Wells Fargo Securities, LLC   
    As Representative of the several   
        Underwriters named in Schedule I hereto,    June 19, 2012

  c/o Wells Fargo Securities, LLC

  301 S. College Street

  Charlotte, NC 28202

Ladies and Gentlemen:

Newfield Exploration Company, a Delaware corporation (the “Company”), proposes, subject to the terms and conditions stated herein and in the Underwriting Agreement, dated June 19, 2012 (the “Underwriting Agreement”), to issue and sell to the Underwriters named in Schedule I hereto (the “Underwriters”) the Designated Securities specified in Schedule II hereto (the “Designated Securities”). Each of the provisions of the Underwriting Agreement is incorporated herein by reference in its entirety and shall be deemed to be a part of this Agreement to the same extent as if such provisions had been set forth in full herein; and each of the representations and warranties set forth therein shall be deemed to have been made at and as of the date of this Pricing Agreement, except that each representation and warranty which refers to the Prospectus or the Time of Sale Prospectus in Section 2 of the Underwriting Agreement shall be deemed to be a representation or warranty as of the date of the Underwriting Agreement in relation to the Prospectus or the Time of Sale Prospectus (each as therein defined), and also a representation and warranty as of the date of this Pricing Agreement in relation to the Prospectus or the Time of Sale Prospectus, each relating to the Designated Securities which are the subject of this Pricing Agreement. Each reference to the Representative herein and in the provisions of the Underwriting Agreement so incorporated by reference shall be deemed to refer to you. Unless otherwise defined herein, terms defined in the Underwriting Agreement are used herein as therein defined. The Representative designated to act on behalf of each of the Underwriters of the Designated Securities pursuant to Section 13 of the Underwriting Agreement and the address of the Representative referred to in such Section 13 are set forth in Schedule II hereto.

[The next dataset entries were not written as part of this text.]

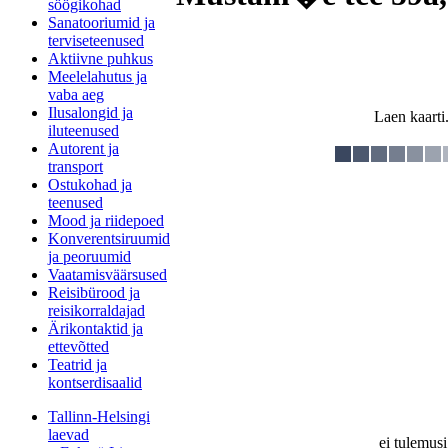
söögikohad
Sanatooriumid ja
terviseteenused
Aktiivne puhkus
Meelelahutus ja
vaba aeg
Ilusalongid ja
Laen kaarti.
iluteenused
Autorent ja
transport
Ostukohad ja
teenused
Mood ja riidepoed
Konverentsiruumid
ja peoruumid
Vaatamisväärsused
Reisibürood ja
reisikorraldajad
Ärikontaktid ja
ettevõtted
Teatrid ja
kontserdisaalid
Tallinn-Helsingi
laevad
ei tulemusi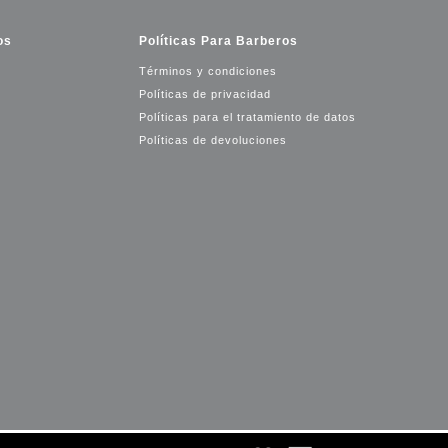
os
Políticas Para Barberos
Términos y condiciones
Políticas de privacidad
Políticas para el tratamiento de datos
Políticas de devoluciones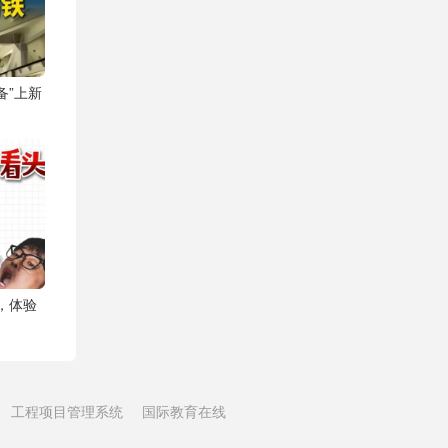
备”上新
猛，体验
工程项目管理系统
国际教育在线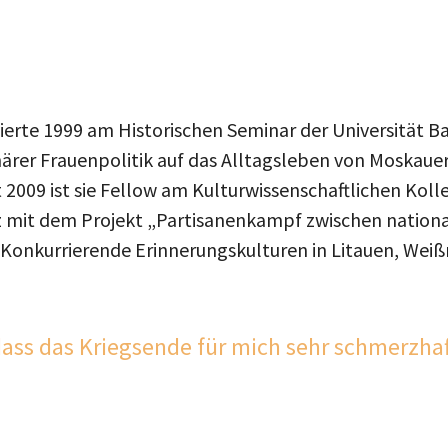
rte 1999 am Historischen Seminar der Universität Ba
ärer Frauenpolitik auf das Alltagsleben von Moskauer
 2009 ist sie Fellow am Kulturwissenschaftlichen Koll
nz mit dem Projekt „Partisanenkampf zwischen natio
:Konkurrierende Erinnerungskulturen in Litauen, Weiß
ass das Kriegsende für mich sehr schmerzhaft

An amendment to the Registration Statement, or a supplement to the Prospectus (in preliminary and final form), as the case may be, relating to the Designated Securities, in the form heretofore delivered to you has been and is proposed to be filed with the Commission.

Subject to the terms and conditions set forth herein and in the Underwriting Agreement incorporated herein by reference, the Company agrees to issue and sell to each of the Underwriters, and each of the Underwriters, on the basis of the representations, warranties and agreements set forth herein and in the Underwriting Agreement, agrees, severally and not jointly, to purchase from the Company, at the time and place and at the purchase price to the Underwriters set forth in Schedule II hereto, the principal amount of Designated Securities set forth opposite the name of such Underwriter in Schedule I hereto.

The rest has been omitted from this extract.